In this course we will use plotting functions from the libraries matplotlib (imported as plt) and seaborn (imported as sns).

Therefore all the plotting commands will be preceded by either plt. or sns.

sns.histplot(heightData["brother"],  bins = range(150,200,5), color='b')
plt.xlabel('brother\'s height') 
plt.ylabel('frequency')
Text(0, 0.5, 'frequency')
_images/7307a25ec1be07a3e63870ca12c066dc193c3cac043a7a29b1c305e063c6ad90.png

Bin size#

In a histogram, we bin data (in this case, we group the heights into 5cm-wide bins), and count how many data values fall in each bin

I used bins of 5cm to group the heights, and used x-axis values from 150 to 200 cm.

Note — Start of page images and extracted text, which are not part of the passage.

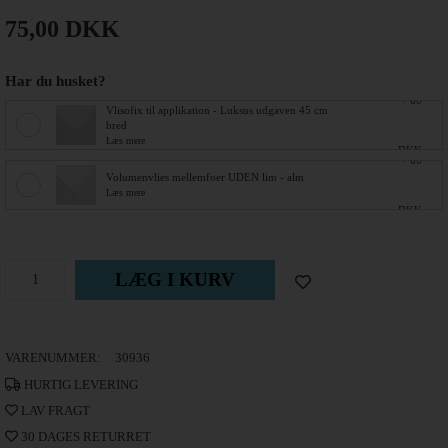
75,00
DKK
Har du husket?
+ 60
Vlisofix til applikation - Luksus udgaven 45 cm
bred
Læs mere
DKK
+ 60
Volumenvlies mellemfoer UDEN lim - alm
Læs mere
DKK
LÆG I KURV
VARENUMMER:
30936
HURTIG LEVERING
LAV FRAGT
30 DAGES RETURRET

  • Can you find where in the code this is specified?
  • In the code block below, change the width of the bins to 1cm. What do you notice? Can you see the shape of the distribution better or worse using the 1cm bins?
sns.histplot(heightData["brother"],  bins = range(150,200,5), color='b') # hint - the numbers 150, 200 and 5 are the minimum/maximum x axis values and the bin size
plt.xlabel('brother\'s height') 
plt.ylabel('frequency')
Text(0, 0.5, 'frequency')
_images/7307a25ec1be07a3e63870ca12c066dc193c3cac043a7a29b1c305e063c6ad90.png

Bin boundaries#

One problem with using a histogram when you have only a small number of data points is that the shape of the histogram can depend a lot on where the bin boundaries happen to fall.

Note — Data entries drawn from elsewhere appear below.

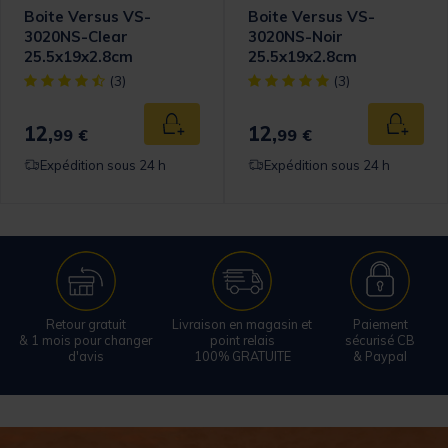
Boite Versus VS-
Boite Versus VS-
3020NS-Clear
3020NS-Noir
25.5x19x2.8cm
25.5x19x2.8cm
omer Rating
[object Object] out of 5 Customer Rating
[object Object] out of 5 Cust
(3)
(3)
12,
12,
 au panier
Ajouter au panier
Ajouter
99 €
99 €
Expédition sous 24 h
Expédition sous 24 h
Retour gratuit
Livraison en magasin et
Paiement
& 1 mois pour changer
point relais
sécurisé CB
d'avis
100% GRATUITE
& Paypal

Look at the following plot of brothers’ heights, again grouped into 5cm bins but with different bin boundaries:

Exercises#

  • What change in the code moved the bin boundaries?
  • What were the old bin boundaries? What are the new bin boundaries?
  • Edit the code so that the in boundaries are at 153,158,163 etc
sns.histplot(heightData["brother"],  bins = range(152,202,5), color='b')
plt.xlabel('brother\'s height') 
plt.ylabel('frequency')
Text(0, 0.5, 'frequency')
_images/07ecbbb29e9167fa2d011c93494e0d052e5a72d63c3c92cf4ced7a9e92afdaef.png

The shape of the distribution looks quite different!

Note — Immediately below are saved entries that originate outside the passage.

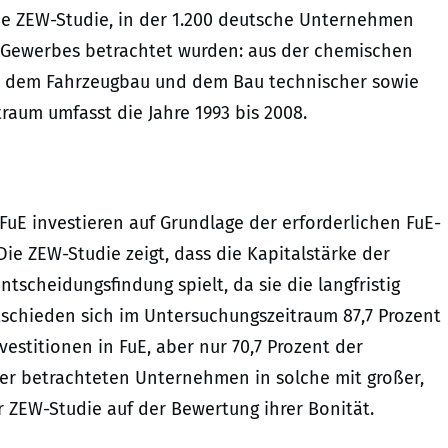
ne ZEW-Studie, in der 1.200 deutsche Unternehmen
 Gewerbes betrachtet wurden: aus der chemischen
k, dem Fahrzeugbau und dem Bau technischer sowie
aum umfasst die Jahre 1993 bis 2008.
FuE investieren auf Grundlage der erforderlichen FuE-
Die ZEW-Studie zeigt, dass die Kapitalstärke der
scheidungsfindung spielt, da sie die langfristig
tschieden sich im Untersuchungszeitraum 87,7 Prozent
estitionen in FuE, aber nur 70,7 Prozent der
er betrachteten Unternehmen in solche mit großer,
er ZEW-Studie auf der Bewertung ihrer Bonität.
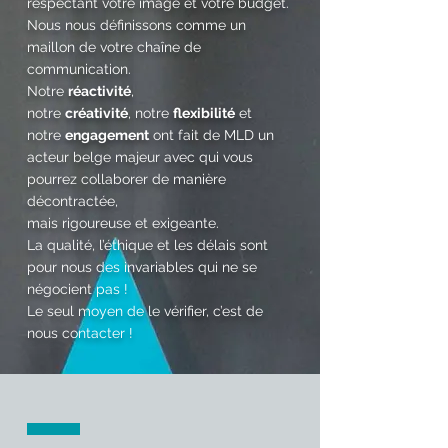
respectant votre image et votre budget.
Nous nous définissons comme un
maillon de votre chaîne de
communication.
Notre
réactivité
,
notre
créativité
, notre
flexibilité
et
notre
engagement
ont fait de MLD un
acteur belge majeur avec qui vous
pourrez collaborer de manière
décontractée,
mais rigoureuse et exigeante.
La qualité, l’éthique et les délais sont
pour nous des invariables qui ne se
négocient pas !
Le seul moyen de le vérifier, c’est de
nous contacter !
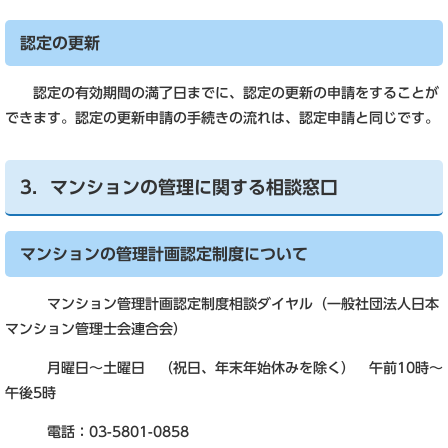
認定の更新
認定の有効期間の満了日までに、認定の更新の申請をすることが
できます。認定の更新申請の手続きの流れは、認定申請と同じです。
3．マンションの管理に関する相談窓口
マンションの管理計画認定制度について
マンション管理計画認定制度相談ダイヤル（一般社団法人日本
マンション管理士会連合会）
月曜日～土曜日 （祝日、年末年始休みを除く） 午前10時～
午後5時
電話：03-5801-0858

We can see this more clearly if we plot both versions next to each other (this is achieved using the command subplot - we will revisit it later so don’t worry too much about that)

plt.subplot(1,2,1)
sns.histplot(heightData["brother"],  bins = range(150,200,5), color='b')
plt.xlabel('brother\'s height') 
plt.ylabel('frequency')
plt.ylim((0,10)) # this sets the y axis limits rather than letting the computer choose them automatically

plt.subplot(1,2,2)
sns.histplot(heightData["brother"],  bins = range(152,202,5), color='b') 
plt.xlabel('brother\'s height') 
plt.ylabel('frequency')
plt.ylim((0,10))

plt.subplots_adjust(wspace = 0.5) # shift the plots sideways so they don't overlap
_images/851b27921a82de8124344d24342f471660c1f4caa0da1985594c563344a3db30.png

Originally (left) the bin boundaries were at 150cm, 155cm, 160cm etc.

In the second histogram (right) the bin boundaries were at 152cm, 157cm, 162cm etc.

Moving the bin boundaries changed how many observations fell in each bin and thus the shape of the histogram. This can happen easily when you have a small number of observations in each bin (check the y-axis in the above histogram - you can see that moving just one observation makes a big difference to the height of the bars).

For this reason, a histogram may not be the best representation of the data for a small sample.

Exercises#

  • I added a line of code to set the y axis limits to be [0,10] - why do you think I did this?
  • Try removing or commenting it out and see how the two histograms change - is it easier to compare with fixed or automatic y-axis?